CHICAGO (CBS) – Boeing announced Thursday that it is moving its global headquarters from Chicago to Arlington, Virginia, near Washington, D.C.
The aerospace giant already has an office in the Arlington Crystal City area, where employees support a variety of corporate functions and work on advanced aircraft developments and autonomous systems, the press release said.
The relocation of headquarters to Arlington will bring Boeing closer to key customers such as representatives of the Pentagon and the Department of Defense, the company said. The move will also bring Boeing closer to federal regulators.
In addition to relocating the company’s headquarters to the Arlington campus, Boeing also plans to set up a research and technology center to attract engineering and technical talent.
Boeing doesn’t leave Chicago at all. A press release said the company would maintain a “significant presence” at its Chicago office at 100 N. Riverside Plaza in West Loop Gate.
“We value our long-standing relationship in Chicago and across Illinois. We look forward to maintaining a strong presence in the city and state,” Boeing President and CEO Dave Calhoun said in a press release.
Boeing has said it has implemented “flexible and virtual solutions” so not everyone needs to be in the office more and requires less office space. Boeing’s Chicago office will now need fewer office space for employees to work there.
“In today’s business environment, we have adopted a flexible work strategy in some parts of our company and are taking steps to be more effective in reducing floor space. This helps us to invest in our important production and engineering facilities and training resources, ”said Calhoun. in a news release.
The press release did not specify what exactly will be involved in Boeing’s plans to reduce the area in Chicago.

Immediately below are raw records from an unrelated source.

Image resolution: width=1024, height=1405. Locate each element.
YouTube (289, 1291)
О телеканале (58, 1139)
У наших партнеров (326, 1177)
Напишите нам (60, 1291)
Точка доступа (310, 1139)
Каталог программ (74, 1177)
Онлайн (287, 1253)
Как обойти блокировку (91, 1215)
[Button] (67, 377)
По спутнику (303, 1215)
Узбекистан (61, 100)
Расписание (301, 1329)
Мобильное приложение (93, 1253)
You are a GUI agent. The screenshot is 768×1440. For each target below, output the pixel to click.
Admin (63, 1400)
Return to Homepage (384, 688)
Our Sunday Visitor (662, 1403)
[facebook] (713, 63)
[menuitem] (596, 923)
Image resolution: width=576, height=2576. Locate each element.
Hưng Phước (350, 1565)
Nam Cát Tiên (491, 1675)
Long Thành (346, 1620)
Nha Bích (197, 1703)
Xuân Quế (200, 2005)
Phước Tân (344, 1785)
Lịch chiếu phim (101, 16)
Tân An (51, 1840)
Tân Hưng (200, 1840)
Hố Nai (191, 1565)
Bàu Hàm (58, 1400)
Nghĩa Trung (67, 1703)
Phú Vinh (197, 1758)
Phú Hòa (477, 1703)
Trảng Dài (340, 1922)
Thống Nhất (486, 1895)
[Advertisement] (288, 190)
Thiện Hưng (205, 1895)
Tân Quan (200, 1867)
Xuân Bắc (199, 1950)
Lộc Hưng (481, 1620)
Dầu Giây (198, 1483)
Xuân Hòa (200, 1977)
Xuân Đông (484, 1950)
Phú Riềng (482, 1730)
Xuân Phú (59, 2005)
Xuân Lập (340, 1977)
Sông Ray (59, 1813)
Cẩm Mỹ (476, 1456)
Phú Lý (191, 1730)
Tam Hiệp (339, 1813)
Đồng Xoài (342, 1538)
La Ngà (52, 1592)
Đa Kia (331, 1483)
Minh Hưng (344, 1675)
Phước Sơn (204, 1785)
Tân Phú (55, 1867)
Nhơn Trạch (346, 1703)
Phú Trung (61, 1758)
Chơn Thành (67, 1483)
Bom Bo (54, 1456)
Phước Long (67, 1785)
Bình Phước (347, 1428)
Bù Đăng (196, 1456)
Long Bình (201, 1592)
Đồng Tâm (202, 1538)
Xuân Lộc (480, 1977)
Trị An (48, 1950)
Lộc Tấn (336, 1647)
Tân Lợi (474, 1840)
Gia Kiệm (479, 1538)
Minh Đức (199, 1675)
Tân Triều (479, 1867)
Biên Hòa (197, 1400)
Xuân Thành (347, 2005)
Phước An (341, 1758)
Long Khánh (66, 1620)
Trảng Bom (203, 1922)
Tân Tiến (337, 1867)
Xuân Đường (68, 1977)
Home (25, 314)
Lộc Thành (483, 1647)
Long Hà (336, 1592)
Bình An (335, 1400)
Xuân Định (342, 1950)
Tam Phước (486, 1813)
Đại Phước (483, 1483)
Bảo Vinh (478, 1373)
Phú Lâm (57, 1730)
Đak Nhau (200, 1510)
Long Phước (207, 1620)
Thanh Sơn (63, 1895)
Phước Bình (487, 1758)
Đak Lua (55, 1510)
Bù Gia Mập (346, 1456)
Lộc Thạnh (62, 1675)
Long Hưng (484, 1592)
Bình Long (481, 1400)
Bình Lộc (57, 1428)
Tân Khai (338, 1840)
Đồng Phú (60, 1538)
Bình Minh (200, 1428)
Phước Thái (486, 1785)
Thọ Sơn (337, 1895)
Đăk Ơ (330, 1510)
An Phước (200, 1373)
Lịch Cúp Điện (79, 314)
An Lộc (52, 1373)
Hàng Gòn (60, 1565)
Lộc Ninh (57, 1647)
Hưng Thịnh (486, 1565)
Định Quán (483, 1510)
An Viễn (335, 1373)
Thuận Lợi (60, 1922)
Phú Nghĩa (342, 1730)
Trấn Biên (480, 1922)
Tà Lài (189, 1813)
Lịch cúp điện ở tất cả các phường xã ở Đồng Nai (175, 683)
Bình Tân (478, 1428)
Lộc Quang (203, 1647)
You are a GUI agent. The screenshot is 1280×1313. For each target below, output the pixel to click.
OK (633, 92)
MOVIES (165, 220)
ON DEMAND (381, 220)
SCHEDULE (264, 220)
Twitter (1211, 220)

Mayor Laurie Lightfoot made the following statement in response to the Boeing announcement:
“Chicago is a world-class city, and 173 corporations have moved and expanded here in the last year, and 67 corporations have made the same decision since early 2022. Although Boeing has decided to relocate its headquarters to another city, they still maintain a presence in Chicago. We have a solid chain of major corporate relocations and expansions, and we look forward to more announcements in the coming months. It remains true that Chicago is a major hub for global operations that recognize our diversity of workforce, extensive infrastructure, and thriving economies. ”
Illinois Gov. J. B. Pritzker issued the following statement:
“Illinois incentives for Boeing headquarters in Chicago ended in 2017. While we would like to discuss options with the company before news of its relocation appears, we will continue to support other Boeing work in the state, including 300 new jobs in the Stingray Navy project below. ”
Sources said in talks with the state that Boeing confirmed that the state’s business climate was not a deciding factor in the decision to relocate headquarters.
Boeing has moved its global headquarters from Seattle to Chicago back in 2001.
The company also has a large hangar at Gary / Chicago International Airport to accommodate some corporate aircraft.
At the time, the seduction of Boeing in Chicago was a very competitive process.
Then the governor. George Ryan was at the bottom of the ladder to greet Boeing executives when they chose Chicago at the time. Charlie De Mar of CBS 2 caught up with Ryan on Thursday.
“We offered them everything they could afford, and we made a deal, and – and they came, and it was a great program,” Ryan said. “I’m sorry to hear they’re leaving.”
Gov. Ryan played an important role in bringing Boeing to Chicago. The aircraft maker has been offered a controversial package of $ 60 million in tax breaks for about 20 years. But, as noted in Pritzker’s office, these incentives have expired.
“I’m sure we wouldn’t have made the deal if we didn’t think it was good for Illinois,” Ryan said.
Paul O’Connor, then executive director of World Business Chicago, led the city’s marketing efforts to attract Boeing by beating Dallas and Denver.
“If you feel like a champion, it’s all together,” said O’Connor.
He decided to focus on how Chicago benefited from Boeing’s 2001 transition.
“You have to put it in the context of all the good things they’ve done and how strategically they’ve raised us over the last 20 years,” O’Connor said.
This move also occurs when the company is faced with several controversies. His Airliners 737 Max were stopped after two accidents that killed hundreds of people and production shortages slowed delivery 787 Dreamliner.
“The company is really focused on Washington, both with regulatory security clearance and to get some of Washington’s financial support,” said Joe Schwitterman, a transport expert at DePolo University.
Schwitterman added that in a sense, reality did not live up to expectations when it came to the relocation of Boeing’s headquarters in Chicago.
“The Boeing was a big feather in our cap, but the magic of the Boeing, I think, never achieved what they had hoped for. Their hearts were still in Seattle,” Schwitterman said. “It’s a blow to our city, I mean, to our ego, you might say.”
“People just need to move on, and they need to move on positively, boldly and move on to the next chapter,” O’Connor added.
Boeing was founded in Seattle in 1916 by a wooden descendant of William Boeing, who originally built wooden seaplanes.